Canadian CEOs are homebodies. Few of them have overseas work experience compared to their international counterparts, according to a recent study by global headhunting firm Russell Reynolds Associates. Only 37% of Canadian CEOs have spent at least one year abroad before ascending to the top job, compared to 67% of Australian CEOs.
But the country’s executives recognize the importance of international work experience. In a web poll conducted by Compas Inc., CEOs were asked to advise young people on the necessary skills and preparation for success in business, and nearly 70% of the respondents strongly recommended early overseas work experience.

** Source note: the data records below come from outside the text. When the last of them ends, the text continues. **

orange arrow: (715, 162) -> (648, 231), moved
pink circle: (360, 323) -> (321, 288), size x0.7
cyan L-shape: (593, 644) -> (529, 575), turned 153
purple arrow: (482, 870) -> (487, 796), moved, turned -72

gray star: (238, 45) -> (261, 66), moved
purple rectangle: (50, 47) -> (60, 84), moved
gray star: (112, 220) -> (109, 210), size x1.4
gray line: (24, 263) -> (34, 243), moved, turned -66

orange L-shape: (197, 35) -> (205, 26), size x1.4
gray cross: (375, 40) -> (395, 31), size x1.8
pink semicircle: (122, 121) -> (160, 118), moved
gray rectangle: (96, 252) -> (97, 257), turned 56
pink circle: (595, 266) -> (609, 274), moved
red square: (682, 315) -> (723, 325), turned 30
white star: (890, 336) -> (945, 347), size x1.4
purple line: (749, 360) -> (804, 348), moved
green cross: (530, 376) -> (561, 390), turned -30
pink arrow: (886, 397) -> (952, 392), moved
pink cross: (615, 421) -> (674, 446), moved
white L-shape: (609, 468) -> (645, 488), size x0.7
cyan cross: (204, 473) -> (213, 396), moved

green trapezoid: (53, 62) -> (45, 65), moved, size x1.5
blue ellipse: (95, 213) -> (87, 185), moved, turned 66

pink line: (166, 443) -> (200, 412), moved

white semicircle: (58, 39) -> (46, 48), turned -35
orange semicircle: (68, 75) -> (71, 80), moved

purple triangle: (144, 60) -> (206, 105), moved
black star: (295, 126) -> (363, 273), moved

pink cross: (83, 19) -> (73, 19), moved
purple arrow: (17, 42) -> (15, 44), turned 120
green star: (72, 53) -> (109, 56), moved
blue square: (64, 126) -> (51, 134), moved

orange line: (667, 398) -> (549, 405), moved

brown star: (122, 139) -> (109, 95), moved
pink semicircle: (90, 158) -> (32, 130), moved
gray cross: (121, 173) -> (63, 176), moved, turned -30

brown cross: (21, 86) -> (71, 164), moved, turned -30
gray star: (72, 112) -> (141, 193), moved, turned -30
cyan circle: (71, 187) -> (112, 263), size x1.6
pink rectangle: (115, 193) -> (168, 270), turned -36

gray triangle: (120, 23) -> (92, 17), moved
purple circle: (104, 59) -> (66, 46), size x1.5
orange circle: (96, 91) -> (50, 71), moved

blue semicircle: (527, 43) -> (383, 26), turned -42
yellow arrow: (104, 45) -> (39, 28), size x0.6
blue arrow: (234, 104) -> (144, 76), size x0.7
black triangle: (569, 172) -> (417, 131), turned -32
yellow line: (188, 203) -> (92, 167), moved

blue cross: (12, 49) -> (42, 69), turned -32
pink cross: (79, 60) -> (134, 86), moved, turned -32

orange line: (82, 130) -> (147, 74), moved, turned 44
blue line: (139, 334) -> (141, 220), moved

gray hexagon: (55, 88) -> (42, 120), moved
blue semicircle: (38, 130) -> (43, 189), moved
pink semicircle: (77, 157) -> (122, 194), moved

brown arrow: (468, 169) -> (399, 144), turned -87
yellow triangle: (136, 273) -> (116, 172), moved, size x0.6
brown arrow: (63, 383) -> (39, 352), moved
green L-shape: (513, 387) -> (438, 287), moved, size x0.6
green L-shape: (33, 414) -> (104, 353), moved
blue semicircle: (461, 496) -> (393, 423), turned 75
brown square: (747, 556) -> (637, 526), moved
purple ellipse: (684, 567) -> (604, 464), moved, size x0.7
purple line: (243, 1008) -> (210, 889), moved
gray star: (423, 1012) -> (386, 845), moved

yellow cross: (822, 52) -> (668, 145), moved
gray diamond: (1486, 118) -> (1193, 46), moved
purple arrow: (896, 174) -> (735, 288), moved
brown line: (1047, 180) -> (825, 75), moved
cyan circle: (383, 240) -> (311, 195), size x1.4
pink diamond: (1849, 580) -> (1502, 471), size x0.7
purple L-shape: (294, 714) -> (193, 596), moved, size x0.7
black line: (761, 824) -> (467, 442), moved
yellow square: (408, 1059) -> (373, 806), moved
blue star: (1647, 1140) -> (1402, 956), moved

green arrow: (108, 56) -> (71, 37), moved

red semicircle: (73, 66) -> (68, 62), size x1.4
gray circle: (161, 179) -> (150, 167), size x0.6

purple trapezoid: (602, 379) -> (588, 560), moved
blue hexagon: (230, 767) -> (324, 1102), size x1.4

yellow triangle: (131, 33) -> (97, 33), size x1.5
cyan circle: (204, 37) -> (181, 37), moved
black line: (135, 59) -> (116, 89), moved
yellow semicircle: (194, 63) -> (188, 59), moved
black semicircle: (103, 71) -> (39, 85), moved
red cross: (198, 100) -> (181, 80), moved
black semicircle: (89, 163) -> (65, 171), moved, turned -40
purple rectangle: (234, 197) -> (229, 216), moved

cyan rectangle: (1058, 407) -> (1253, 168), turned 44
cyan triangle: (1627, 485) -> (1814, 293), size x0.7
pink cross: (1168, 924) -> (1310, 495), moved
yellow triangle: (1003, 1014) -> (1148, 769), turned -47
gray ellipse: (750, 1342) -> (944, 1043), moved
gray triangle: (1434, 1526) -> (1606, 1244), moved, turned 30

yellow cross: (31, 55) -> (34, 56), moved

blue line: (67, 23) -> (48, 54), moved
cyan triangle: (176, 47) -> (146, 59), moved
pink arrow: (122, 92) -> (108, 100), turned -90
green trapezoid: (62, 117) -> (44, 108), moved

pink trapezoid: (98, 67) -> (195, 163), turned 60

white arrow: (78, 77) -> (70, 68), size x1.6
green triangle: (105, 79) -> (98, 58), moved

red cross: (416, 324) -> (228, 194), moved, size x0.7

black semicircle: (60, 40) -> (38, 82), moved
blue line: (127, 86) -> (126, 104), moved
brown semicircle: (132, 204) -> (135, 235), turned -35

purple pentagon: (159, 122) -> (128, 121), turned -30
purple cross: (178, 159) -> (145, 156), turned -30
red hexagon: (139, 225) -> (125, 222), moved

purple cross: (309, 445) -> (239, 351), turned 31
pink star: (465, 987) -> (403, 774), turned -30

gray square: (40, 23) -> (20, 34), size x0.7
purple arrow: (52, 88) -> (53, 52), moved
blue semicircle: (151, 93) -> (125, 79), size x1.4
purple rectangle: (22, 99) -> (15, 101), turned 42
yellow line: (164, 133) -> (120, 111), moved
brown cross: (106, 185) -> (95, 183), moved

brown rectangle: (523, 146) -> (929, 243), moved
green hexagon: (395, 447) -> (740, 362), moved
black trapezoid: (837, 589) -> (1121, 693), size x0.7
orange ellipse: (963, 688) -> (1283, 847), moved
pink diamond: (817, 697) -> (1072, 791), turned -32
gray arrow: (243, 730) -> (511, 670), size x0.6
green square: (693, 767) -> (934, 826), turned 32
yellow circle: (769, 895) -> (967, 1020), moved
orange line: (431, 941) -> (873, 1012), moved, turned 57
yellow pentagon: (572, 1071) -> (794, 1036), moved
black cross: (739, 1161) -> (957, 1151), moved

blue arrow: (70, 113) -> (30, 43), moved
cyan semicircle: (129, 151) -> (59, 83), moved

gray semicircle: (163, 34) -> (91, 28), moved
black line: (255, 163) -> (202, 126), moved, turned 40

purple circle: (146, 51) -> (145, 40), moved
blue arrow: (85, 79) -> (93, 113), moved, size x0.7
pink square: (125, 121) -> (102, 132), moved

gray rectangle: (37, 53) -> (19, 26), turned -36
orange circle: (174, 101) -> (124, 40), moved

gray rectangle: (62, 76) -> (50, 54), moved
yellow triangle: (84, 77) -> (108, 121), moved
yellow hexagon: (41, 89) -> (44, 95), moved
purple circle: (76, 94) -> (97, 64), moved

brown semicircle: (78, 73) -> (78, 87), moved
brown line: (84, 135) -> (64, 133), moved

‘Overseas and varied experience is the most important factor,’ wrote one CEO. ‘There is too much time spent on paper qualifications.’ Early work experience in the U.S. was deemed to be less important than time spent in emerging markets.
The CEOs also see acquiring foreign language skills to be beneficial, and most of them believe having Chinese language skills is more important than fluency in other languages, such as Spanish or Japanese.
Indeed, the respondents believe Chinese language skills will be slightly more useful for success in business than acquiring a PhD in any field, excluding engineering. ‘I had started on my PhD, but realized that I would become too limited in job prospects in the real word,’ wrote one respondent. ‘So I dropped further education at that point. Best decision I could have ever made.’
On the whole, however, the CEOs strongly supported education. Possessing excellent written and oral communication skills, and obtaining a degree from a top Canadian university were the most crucial requirements for business success, according to the respondents.